The beast that runs society, social justice, has distorted the value of humanity. And so, a restoration of equality and individualism, an acknowledgement that my value is equal to yours because we’re both human.
Every person on this planet possesses unconditional value. It’s that simple. We can discover our own value through faith. Jesus was the greatest equalizer. Who else spent time with lepers, the outcast and the rulers of the day, yet placed them all on the same scale of equality? Imagine the state of our world if everyone did that!
Unconditional value is instilled into each individual the moment they are conceived; that’s a pretty big deal when you think about it. In the eyes of God, every person is equal, no matter how “bad” or “good” society perceives them of being. Religious or not, there’s a lesson to be learned here.

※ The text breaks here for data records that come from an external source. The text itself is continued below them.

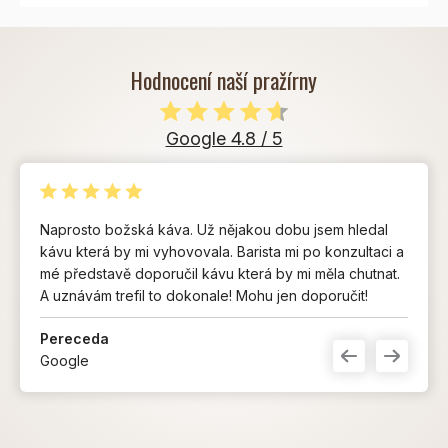
Hodnocení naší pražírny
Google 4.8 / 5
Naprosto božská káva. Už nějakou dobu jsem hledal
kávu která by mi vyhovovala. Barista mi po konzultaci a
mé představě doporučil kávu která by mi měla chutnat.
A uznávám trefil to dokonale! Mohu jen doporučit!
Pereceda
Google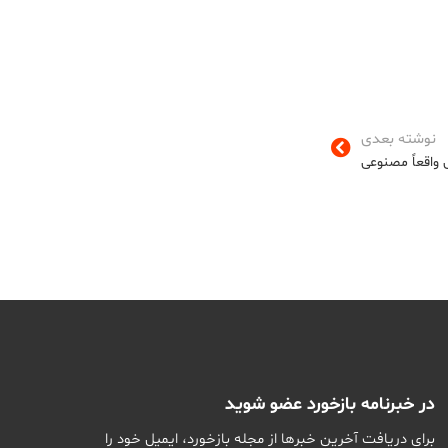
نوشته بعدی
واقعاً مصنوعی
در خبرنامه بازخورد عضو شوید
برای دریافت آخرین خبرها از مجله بازخورد، ایمیل خود را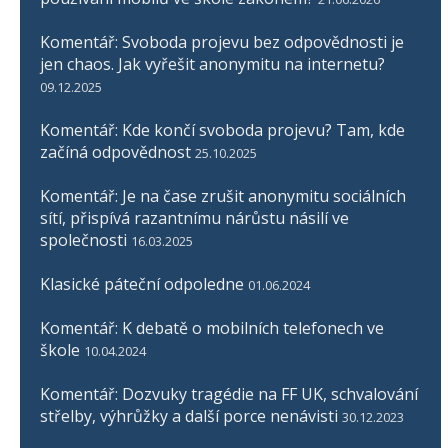
Komentář: Svoboda projevu bez odpovědnosti je
jen chaos. Jak vyřešit anonymitu na internetu?
09.12.2025
Komentář: Kde končí svoboda projevu? Tam, kde
začíná odpovědnost
25.10.2025
Komentář: Je na čase zrušit anonymitu sociálních
sítí, přispívá razantnímu nárůstu násilí ve
společnosti
16.03.2025
Klasické páteční odpoledne
01.06.2024
Komentář: K debatě o mobilních telefonech ve
škole
10.04.2024
Komentář: Dozvuky tragédie na FF UK, schvalování
střelby, výhrůžky a další porce nenávisti
30.12.2023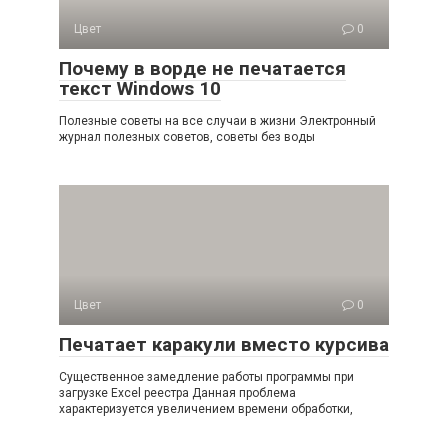
Цвет
0
Почему в ворде не печатается
текст Windows 10
Полезные советы на все случаи в жизни Электронный
журнал полезных советов, советы без воды
Цвет
0
Печатает каракули вместо курсива
Существенное замедление работы программы при
загрузке Excel реестра Данная проблема
характеризуется увеличением времени обработки,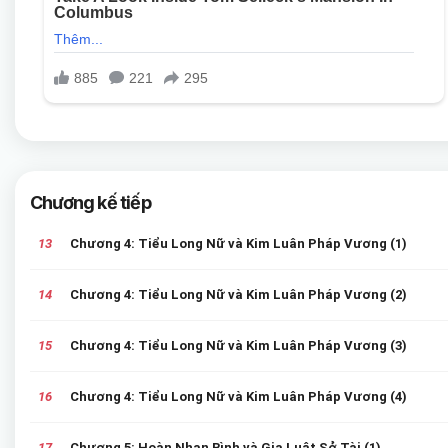
Chương kế tiếp
13
Chương 4: Tiểu Long Nữ và Kim Luân Pháp Vương (1)
14
Chương 4: Tiểu Long Nữ và Kim Luân Pháp Vương (2)
15
Chương 4: Tiểu Long Nữ và Kim Luân Pháp Vương (3)
16
Chương 4: Tiểu Long Nữ và Kim Luân Pháp Vương (4)
17
Chương 5: Hoàn Nhan Bình và Gia Luật Sở Tài (1)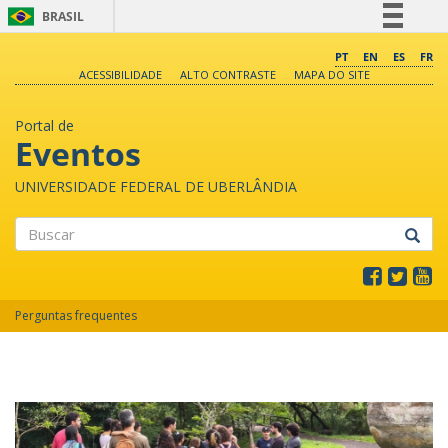
BRASIL
Simplifique!
PT
EN
ES
FR
ACESSIBILIDADE
ALTO CONTRASTE
MAPA DO SITE
Comunica BR
Participe
Portal de
Acesso à informação
Eventos
Legislação
UNIVERSIDADE FEDERAL DE UBERLÂNDIA
Canais
Buscar
Perguntas frequentes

The removal of Judeo-Christian values from our society has produced a state of confusion. It’s interesting to watch people place others on a value scale. Usually, their conclusions are determined on someone’s social media, degree of victimhood, or professional status. But what we’ve created is an ecosystem to figure out where we lie on the scale that we created. Why? Because we want to figure out a way to feel just as valuable as those that we place value in.
Society has rendered humanity less significant than at any point in western history. Today’s religion is all about debasement. Humans being described as a plague, is not only disturbing but devastating. The root of these types of views stems from a denial that men and women were created in God’s image.

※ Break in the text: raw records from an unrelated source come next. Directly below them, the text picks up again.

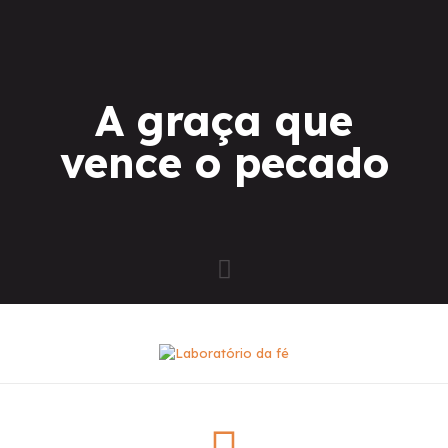
A graça que
vence o pecado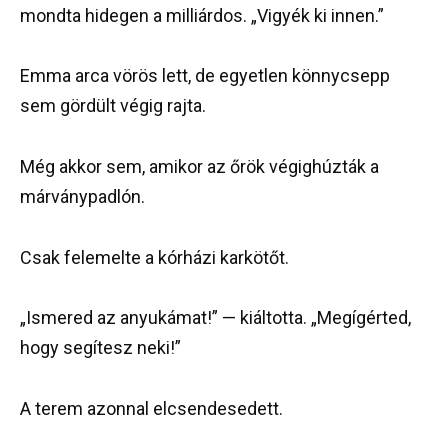
mondta hidegen a milliárdos. „Vigyék ki innen.”
Emma arca vörös lett, de egyetlen könnycsepp
sem gördült végig rajta.
Még akkor sem, amikor az őrök végighúzták a
márványpadlón.
Csak felemelte a kórházi karkötőt.
„Ismered az anyukámat!” — kiáltotta. „Megígérted,
hogy segítesz neki!”
A terem azonnal elcsendesedett.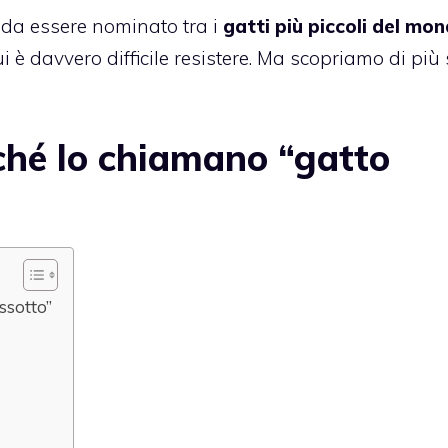
 da essere nominato tra i
gatti più piccoli del mo
 è davvero difficile resistere. Ma scopriamo di più
rché lo chiamano “gatto
ssotto”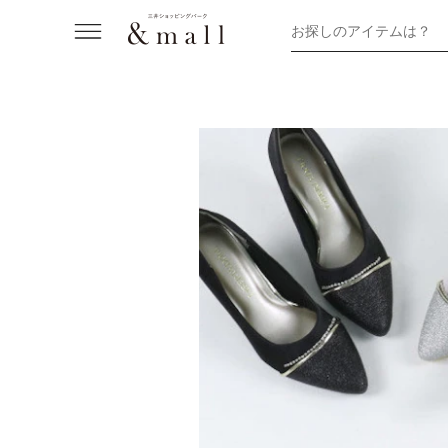
お探しのアイテムは？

Still don’t believe me? Well, here’s some more food for thought, how does one explain the highest rates of suicide, depression, self-harm and anxiety ever recorded? These issues have plagued my generation.
By focusing on identity groups, we undervalue a person’s worth. Fighting for “justice” and “equality” when we still do not see each other the right way will only lead to a vicious cycle of cancel culture and shaming. Whenever you distort the original form of a foundational element, you destroy the beauty of everything that is built upon it.

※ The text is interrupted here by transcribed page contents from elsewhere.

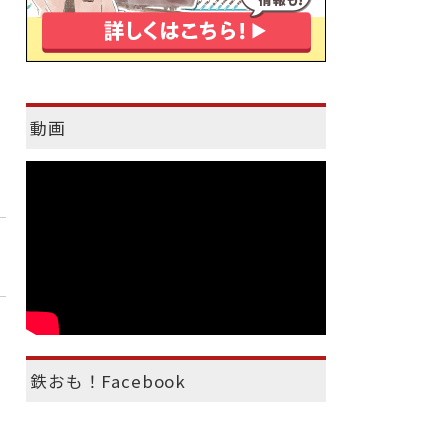
動画
鉄おも！Facebook
）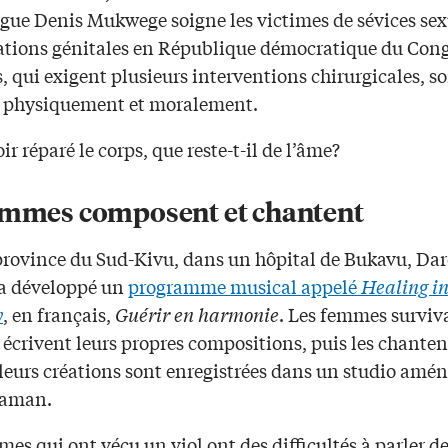
gue Denis Mukwege soigne les victimes de sévices sex
ations génitales en République démocratique du Cong
, qui exigent plusieurs interventions chirurgicales, s
s physiquement et moralement.
ir réparé le corps, que reste-t-il de l’âme?
emmes composent et chantent
province du Sud-Kivu, dans un hôpital de Bukavu, Da
a développé un
programme musical appelé
Healing i
y
, en français,
Guérir en harmonie
. Les femmes surviv
 écrivent leurs propres compositions, puis les chanten
 leurs créations sont enregistrées dans un studio amé
taman.
es qui ont vécu un viol ont des difficultés à parler de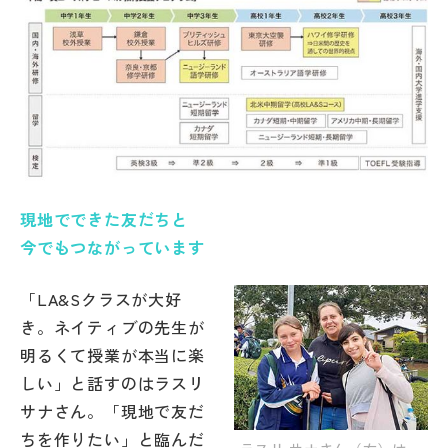
現地でできた友だちと
今でもつながっています
「LA&Sクラスが大好
き。ネイティブの先生が
明るくて授業が本当に楽
しい」と話すのはラスリ
サナさん。「現地で友だ
ちを作りたい」と臨んだ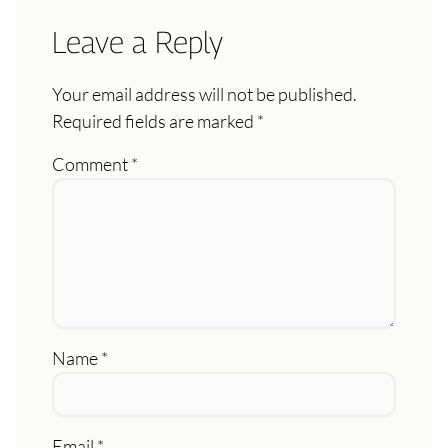
Leave a Reply
Your email address will not be published.
Required fields are marked
*
Comment
*
Name
*
Email
*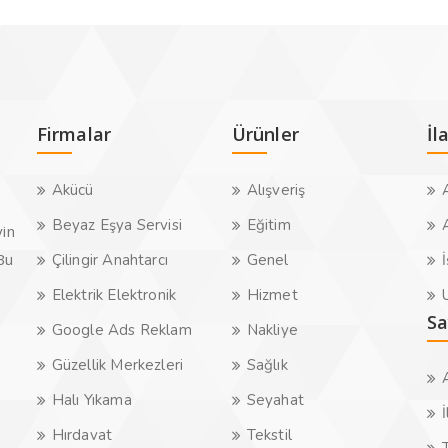
Firmalar
Ürünler
İl
Akücü
Alışveriş
A
Beyaz Eşya Servisi
Eğitim
A
yin
.Bu
Çilingir Anahtarcı
Genel
İ
Elektrik Elektronik
Hizmet
U
Sa
Google Ads Reklam
Nakliye
Güzellik Merkezleri
Sağlık
Halı Yıkama
Seyahat
İ
Hırdavat
Tekstil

So where do we start? How do we develop a culture that isn’t so fixated on identity? We start in our own lives, we start to value those closest to us—genuinely. Through this lens, we no longer root causes in an issue’s superficialities but from a source of truth. That truth is an understanding that God instilled in us the same worth as he placed within kings and beggars. When we see our value as genuine regardless of position or the things we hold as status symbols, we start to see, act and treat others differently.
Your value isn’t found in another’s words or the level at which you perform but rooted in the God that made you. He made you for purpose, for a reason and he decided that you, of all people, would bare a uniqueness this planet has never seen before. True identity isn’t achieved through the demeaning of others or being part of a special group that strokes your ego, but the understanding that we all bleed the same and each one of us were given the same amount of value as the other, no more, no less.
Our culture is currently backwards. We don’t need to “find our identity” first, we need to understand our value first, take personal responsibility, and then do unto others as you would have them do unto you.